I thought maybe it was an issue in how I was grabbing the data from my source, but the unicode characters themselves are clearly visible in the output so I think it is in your script. I'm going to see if I can look under the hood to find a way to encode it to utf-8 properly but it looks like a lot of it is quite over my head so I doubt I'll get far.

Thanks again for all your help & replies.

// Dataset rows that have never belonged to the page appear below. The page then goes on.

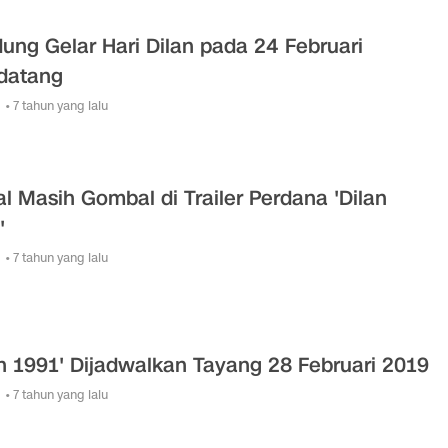
ung Gelar Hari Dilan pada 24 Februari
datang
• 7 tahun yang lalu
al Masih Gombal di Trailer Perdana 'Dilan
'
• 7 tahun yang lalu
an 1991' Dijadwalkan Tayang 28 Februari 2019
• 7 tahun yang lalu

EDIT: I have found that if I change line 91 to

return unicode(item, encoding='utf-8')

I get a different error:

    Traceback (most recent call last):
      File "json2csv.py", line 155, in <module>
        loader.write_csv(filename=outfile, make_strings=args.strings)
      File "json2csv.py", line 99, in write_csv
        out = self.make_strings()
      File "json2csv.py", line 82, in make_strings
        for k, val in row.items()})
      File "json2csv.py", line 82 in <dictcomp>
        for k, val in row.items():)
      File json2csv.py", line 91, in make_string
        return unicode(item, encoding='utf-8')
TypeError: decoding Unicode is not supported
evidens commented 9 years ago

The csv library in Python 2.7 assumes ascii by default, but most of my data sources tend to be UTF-8, all you need to do is pip install unicodecsv (it's currently the only requirement in requirements.txt)

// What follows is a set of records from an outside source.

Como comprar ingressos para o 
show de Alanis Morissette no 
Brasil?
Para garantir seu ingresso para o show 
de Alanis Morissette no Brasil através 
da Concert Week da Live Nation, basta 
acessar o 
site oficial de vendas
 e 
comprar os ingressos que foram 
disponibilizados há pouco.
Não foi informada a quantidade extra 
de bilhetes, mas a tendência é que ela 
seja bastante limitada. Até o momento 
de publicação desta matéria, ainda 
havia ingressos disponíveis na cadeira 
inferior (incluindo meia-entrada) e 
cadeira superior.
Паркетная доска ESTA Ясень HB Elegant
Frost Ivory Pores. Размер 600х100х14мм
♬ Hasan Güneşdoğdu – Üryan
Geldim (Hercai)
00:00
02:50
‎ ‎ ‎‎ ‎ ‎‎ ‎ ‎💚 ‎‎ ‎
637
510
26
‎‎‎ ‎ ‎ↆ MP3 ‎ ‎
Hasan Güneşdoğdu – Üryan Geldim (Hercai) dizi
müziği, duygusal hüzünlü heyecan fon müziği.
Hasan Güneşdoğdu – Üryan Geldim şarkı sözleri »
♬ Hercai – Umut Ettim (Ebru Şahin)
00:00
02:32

JSON always assumes UTF-8 which is why it works out of the box. I'll add a note about UTF-8 support to the README

iboates commented 9 years ago

It's working!

You are officially my favourite person I've met on the internet. Thank you SO much for A. this wonderful script and B. patiently troubleshooting all of this crap for me. I'm very new to github, is there any way I can give you some kind of github "+rep" for this? Because you earned it about 100 times over.